Project/Area Number |
23K16864
|
Research Category |
Grant-in-Aid for Early-Career Scientists
|
Allocation Type | Multi-year Fund |
Review Section |
Basic Section 60050:Software-related
|
Research Institution | Kyushu University |
Principal Investigator |
王 棟 九州大学, システム情報科学研究院, 助教 (30965075)
|
Project Period (FY) |
2023-04-01 – 2025-03-31
|
Project Status |
Discontinued (Fiscal Year 2023)
|
Budget Amount *help |
¥4,550,000 (Direct Cost: ¥3,500,000、Indirect Cost: ¥1,050,000)
Fiscal Year 2025: ¥1,430,000 (Direct Cost: ¥1,100,000、Indirect Cost: ¥330,000)
Fiscal Year 2024: ¥1,430,000 (Direct Cost: ¥1,100,000、Indirect Cost: ¥330,000)

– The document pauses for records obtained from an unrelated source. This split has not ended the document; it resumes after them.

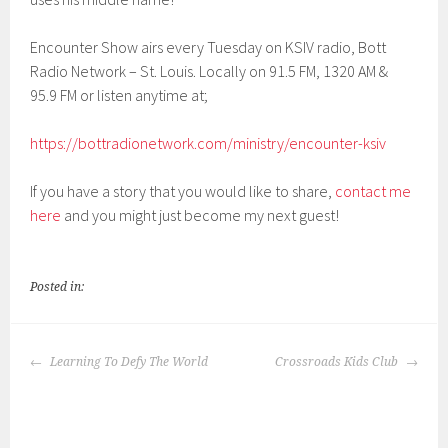
EMBED
Encounter Show airs every Tuesday on KSIV radio, Bott
Radio Network – St. Louis. Locally on 91.5 FM, 1320 AM &
95.9 FM or listen anytime at;
https://bottradionetwork.com/ministry/encounter-ksiv
If you have a story that you would like to share,
contact me
here
and you might just become my next guest!
Posted in:
POST
Learning To Defy The World
Crossroads Kids Club
NAVIGATION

Fiscal Year 2023: ¥1,690,000 (Direct Cost: ¥1,300,000、Indirect Cost: ¥390,000)
|
Keywords | Code Review / Information Need / Software Engineering / Information Needs / Repository Mining |
Outline of Research at the Start |
To meet the developers’ information needs and facilitate an effective code review, the applicant proposes a framework of an intelligent and non-intrusive notification mechanism to automatically recommend developers the needed information seamlessly that they should be aware of instantly and dynamically during the code review process.
|
Outline of Annual Research Achievements |
In FY2023, I established the research environment and began mining information from social coding platforms such as GitHub and OpenStack. As part of this, I have been investigating developers' activities across various development channels, including code review channels, GitHub Discussion and GitHub Issue. We have now collected data from over 10 million GitHub repositories and are ready for the next stage. Here is a summary of achieved publications.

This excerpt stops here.